Today’s world, struggling with the urgent needs emerging from the Coronavirus, can learn from the witness of sisters, said the presidential team for the Leadership Conference of Women Religious.
“Women religious have a history and a genius for looking outward beyond ourselves, for responding to need, for taking a situation that we did not choose but for which we find ourselves dealing,” said Holy Cross Sr. Sharlet Wagner, past-president of the LCWR, whose members are leaders of communities constituting nearly 80% of women religious in the U.S.
“That is where the world is now.”
Wagner shared her reflections in a May webinar, speaking alongside the rest of LCWR’s leadership.
A world in crisis can learn much from the experiences of women religious – a global community that historically found their stride in times of chaos, as Sr. Carol Zinn, SSJ, LCWR Executive Director, explained. The pandemic leaves no lifestyle untouched, including that of sisters.
“Whatever we could say about COVID-19 in our country and around the world right now, we could say about religious life in our country and perhaps, around the world,” Zinn said.
The LCWR leaders shared the practical and spiritual implications of this pandemic on US religious life: the economic challenges facing their sponsored ministries, fears for their elderly sisters, the poverty and societal injustices that demand collective response and the need for a transformative sisterhood – one that goes beyond collaboration and instead prioritizes true partnership.
Recalling how the Spanish flu (1918-1919) was an impetus for more sisters getting involved in healthcare, Sr. Jayne Helmlinger, current president of the LCWR, said the response to today’s pandemic should not be merely “with ourselves, our congregations,” but with collective action.
Pope Francis said that the coronavirus had put everyone “in the same boat”. Sr. Helmlinger said
she’s reminded that from Earth to the cosmos, “we are one. So how do we respond as one, not simply with our congregations, but [to] the needs of the world?”
As women religious, they need to pay attention to the newly marginalized and to emerging needs as they consider their role in responding to the crisis.
“ of us have long struggled with what it means to live simply, and we may be forced by realities into deeper examining of simple living and the choices we will need to make,” Sr. Wagner said.
To best serve those disproportionally affected by the virus, religious leadership will have to consider how their direct service, advocacy and spiritual leadership can be pooled across borders in a coordinated response.
“What new ministry and new ways of ministering will emerge as we move through this crisis and beyond?” Wagner said.
Now that COVID-19 is likely to influence emerging expressions of religious life, Sr. Zinn cited four characteristics particular to U.S. culture that LCWR membership must now confront as they reimagine the future:
First is the illusion of autonomy shattered by the pandemic.

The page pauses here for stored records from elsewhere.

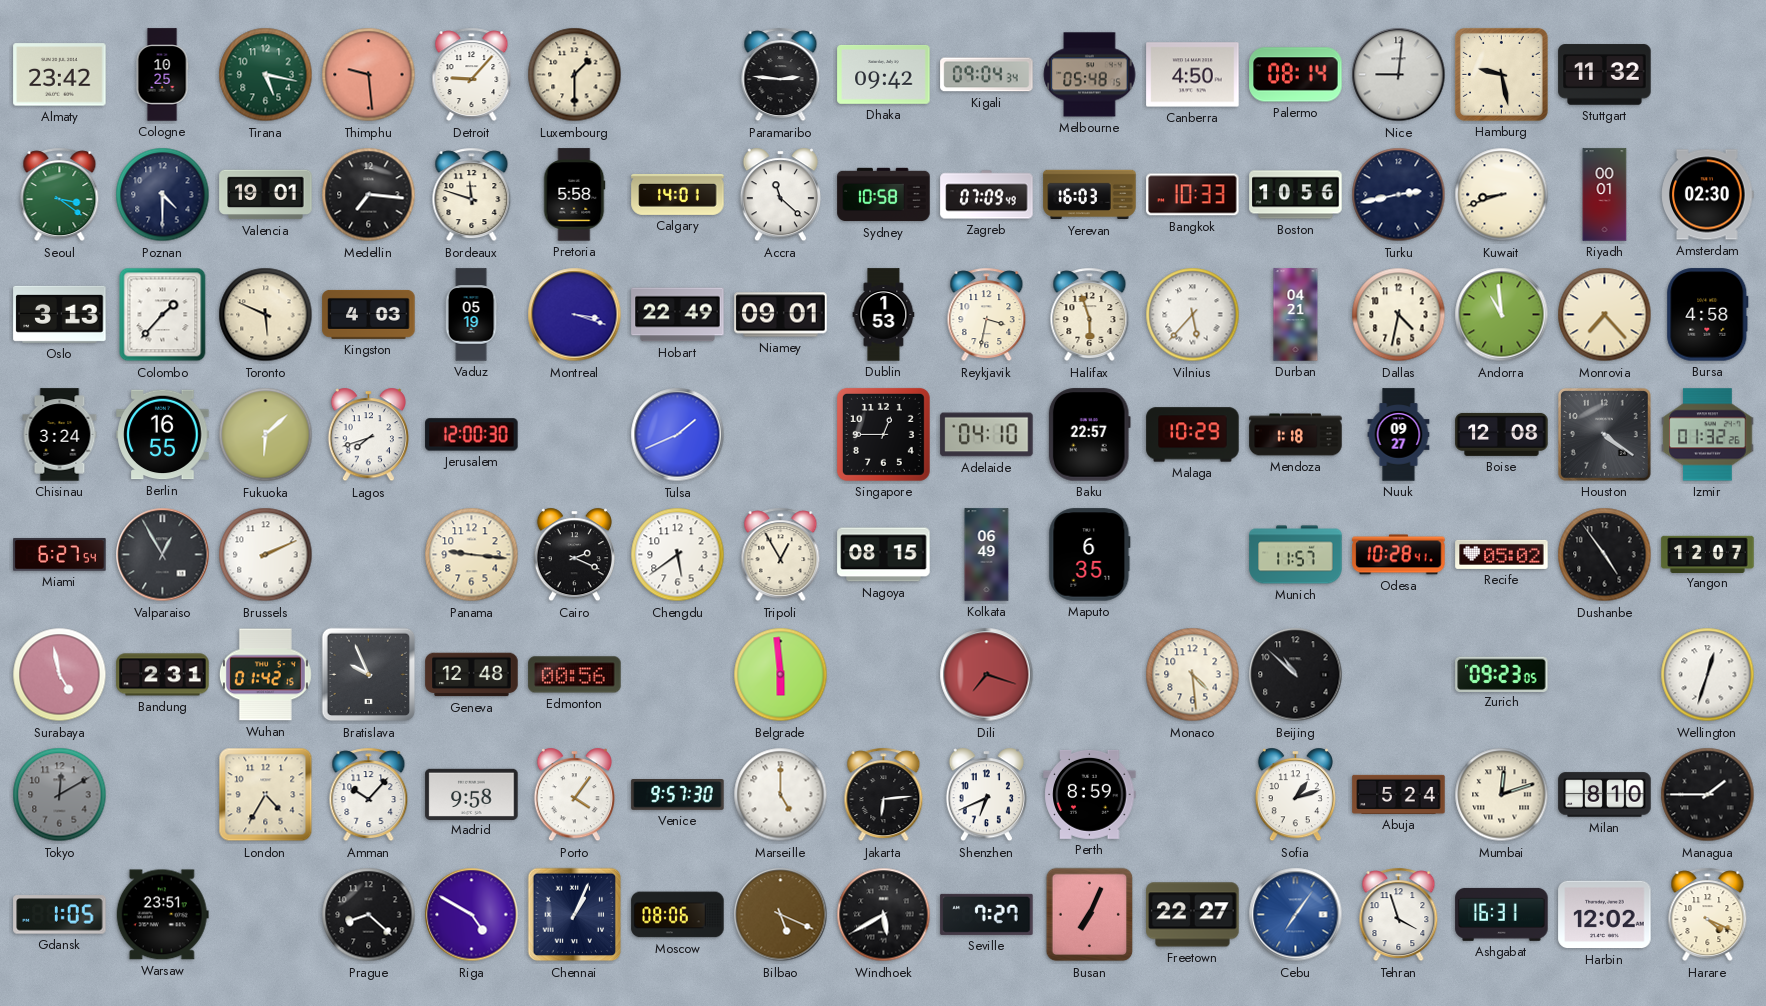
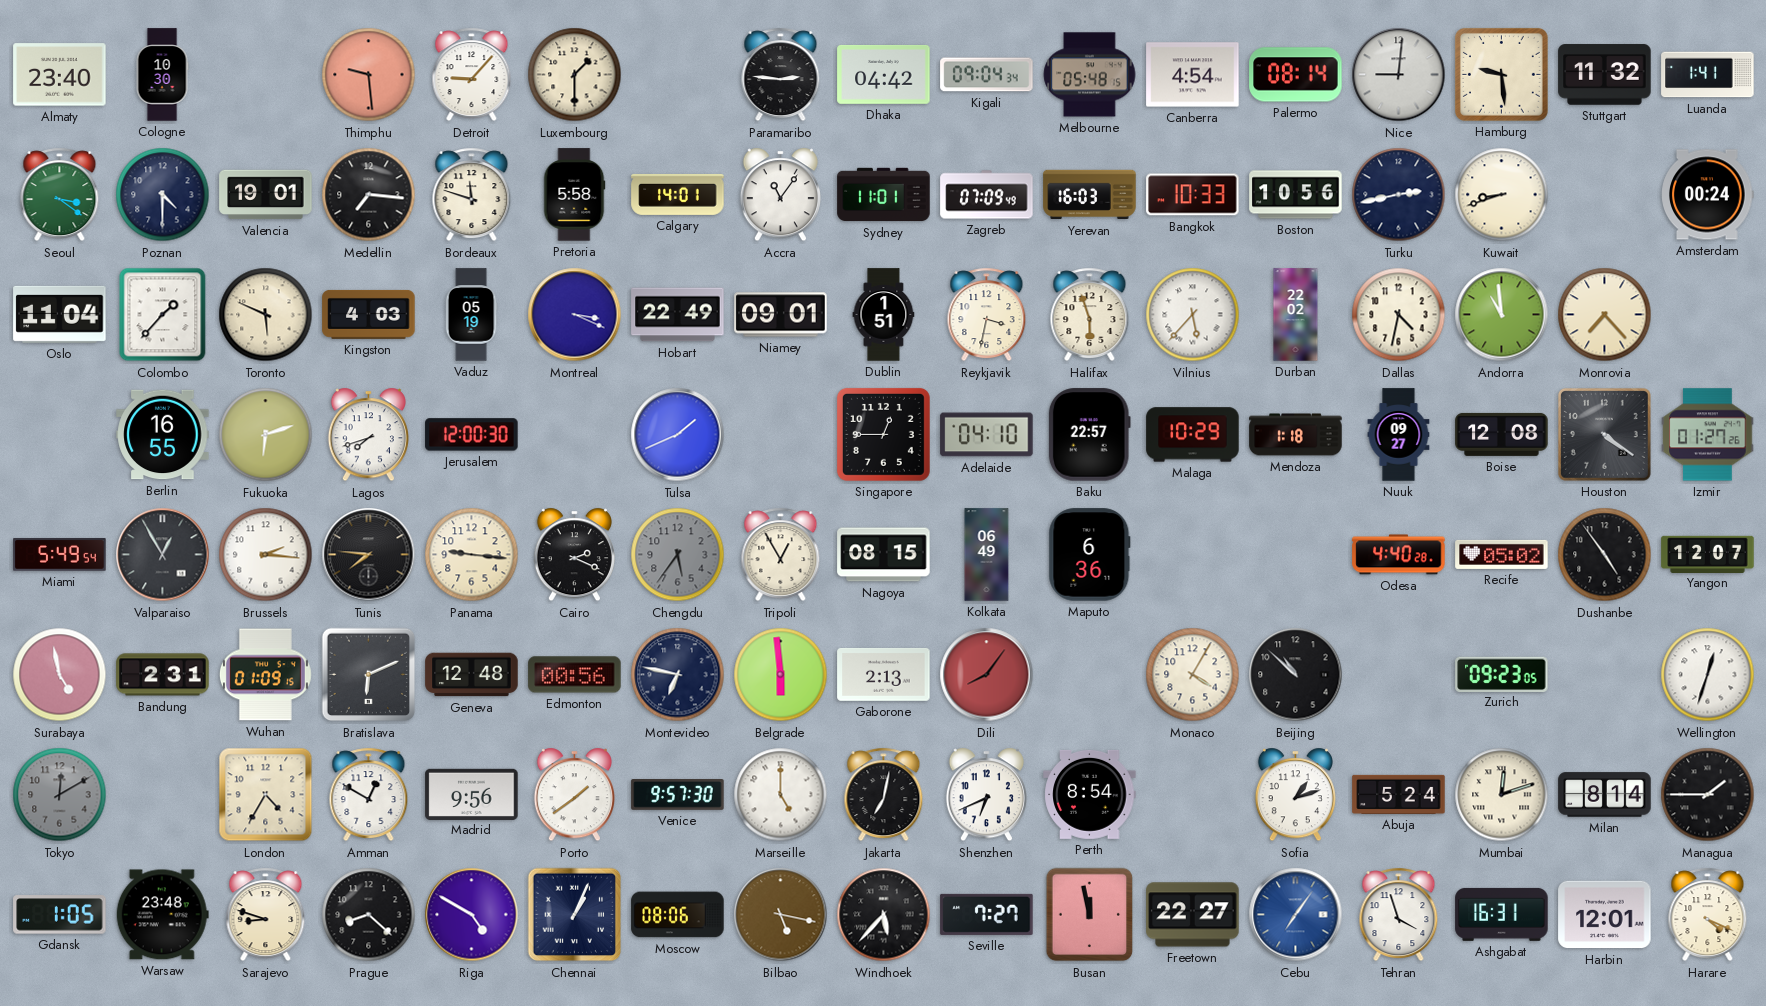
Almaty: 23:42 -> 23:40
Cologne: 10:25 -> 10:30
Tirana: 5:17 -> none
Dhaka: 09:42 -> 04:42
Canberra: 4:50 -> 4:54
Hamburg: 9:28 -> 9:29
Luanda: none -> 1:41
Accra: 11:22 -> 11:06
Sydney: 10:58 -> 11:01
Riyadh: 00:01 -> none
Amsterdam: 02:30 -> 00:24
Oslo: 3:13 -> 11:04
Montreal: 3:18 -> 3:19
Dublin: 1:53 -> 1:51
Durban: 04:21 -> 22:02
Bursa: 4:58 -> none
Chisinau: 3:24 -> none
Fukuoka: 6:08 -> 6:12
Izmir: 01:32 -> 01:27
Miami: 6:27 -> 5:49
Brussels: 2:11 -> 2:16
Tunis: none -> 7:46
Chengdu: 5:39 -> 5:36
Chengdu dial: white -> grey
Maputo: 6:35 -> 6:36
Munich: 11:57 -> none
Odesa: 10:28 -> 4:40
Wuhan: 01:42 -> 01:09
Bratislava: 9:56 -> 6:11
Montevideo: none -> 6:47
Gaborone: none -> 2:13
Dili: 7:18 -> 8:06
Monaco: 4:29 -> 4:05
Amman: 10:07 -> 12:50
Madrid: 9:58 -> 9:56
Porto: 4:06 -> 1:39
Jakarta: 6:14 -> 7:02
Perth: 8:59 -> 8:54
Milan: 8:10 -> 8:14
Warsaw: 23:51 -> 23:48
Sarajevo: none -> 8:48
Bilbao: 5:19 -> 5:17
Windhoek: 5:40 -> 5:37
Busan: 7:04 -> 11:58
Harbin: 12:02 -> 12:01
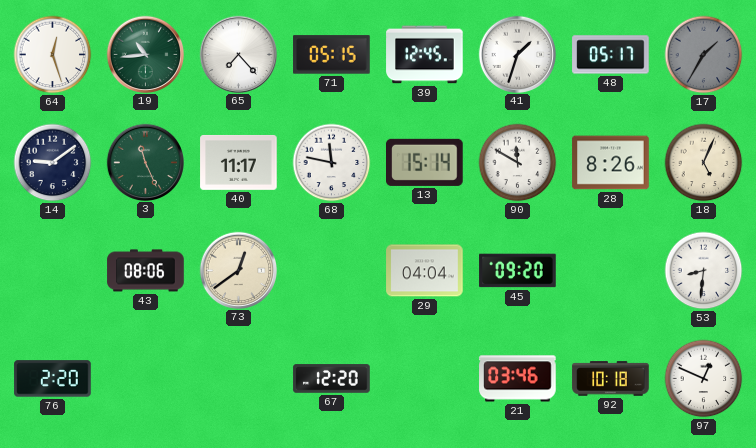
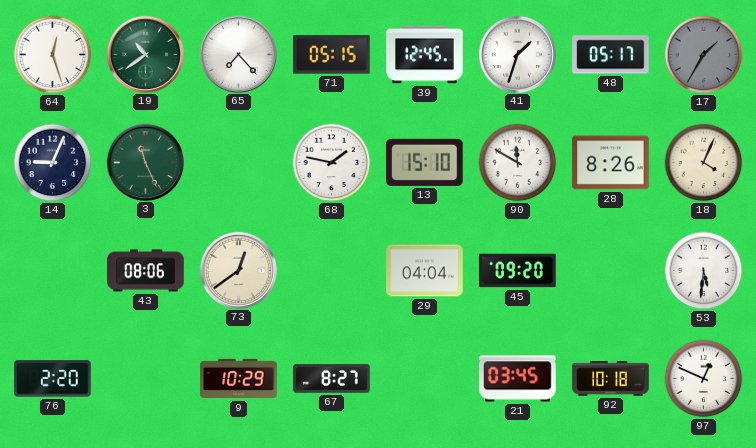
19: 10:44 -> 10:39
14: 9:09 -> 9:04
40: 11:17 -> none
68: 11:47 -> 1:47
13: 15:14 -> 15:10
18: 5:04 -> 4:04
53: 8:31 -> 5:31
9: none -> 10:29
67: 12:20 -> 8:27
21: 03:46 -> 03:45
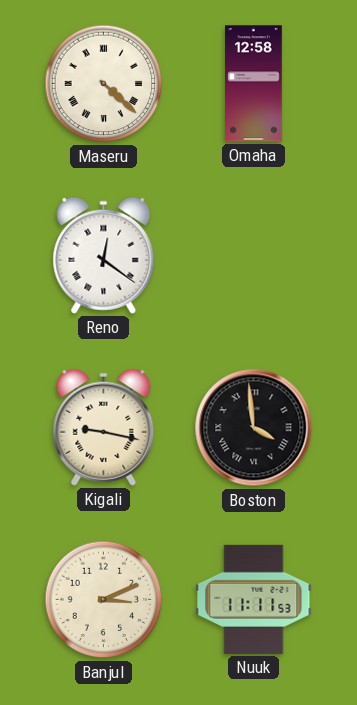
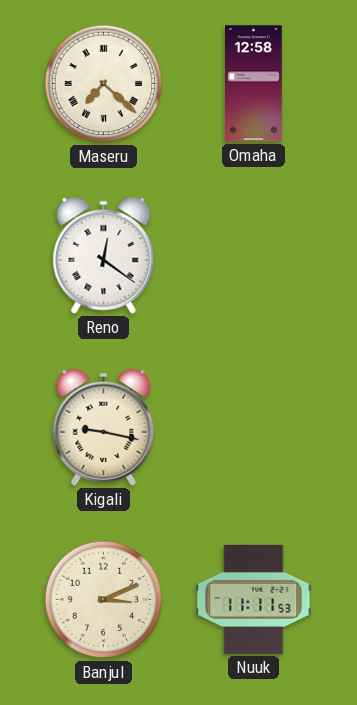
Maseru: 4:22 -> 7:22
Boston: 3:59 -> none
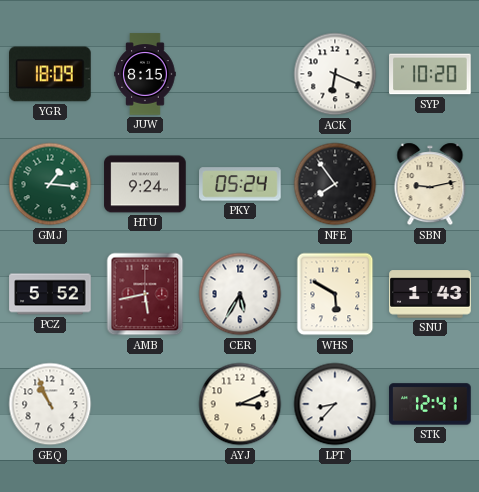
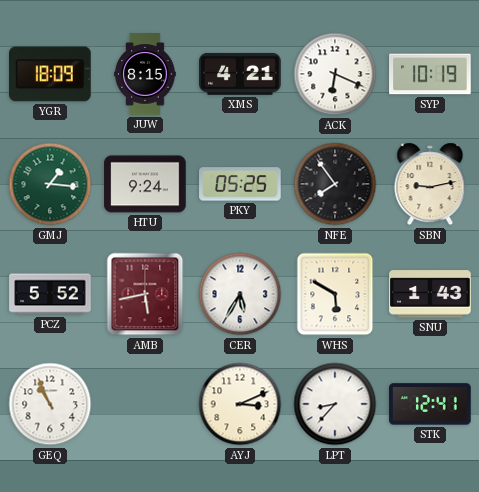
XMS: none -> 4:21
SYP: 10:20 -> 10:19
PKY: 05:24 -> 05:25
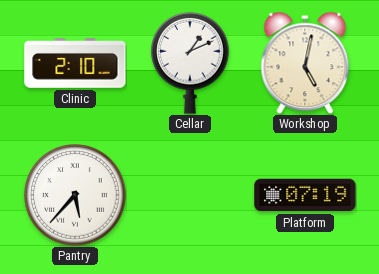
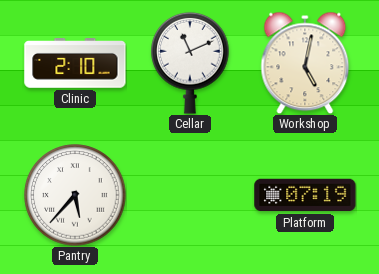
Cellar: 1:11 -> 11:11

Religious life in the U.S. will be shifting from feeling competitive (within charisms, for example) to becoming partners. “What does it mean to be partners, be sisters together?”
Going from a sense of ownership to a sense of mutuality. Cross-charisms and cross-congregations ought to become trans-charisms, trans-missions, trans-cultures – a sense of mutuality that younger sisters already understand.
A shift to a great appreciation for vulnerability as she reflects on the essential workers who the pandemic has thrown to the forefront.
“The DNA of religious life is that we are born in and out of chaos.”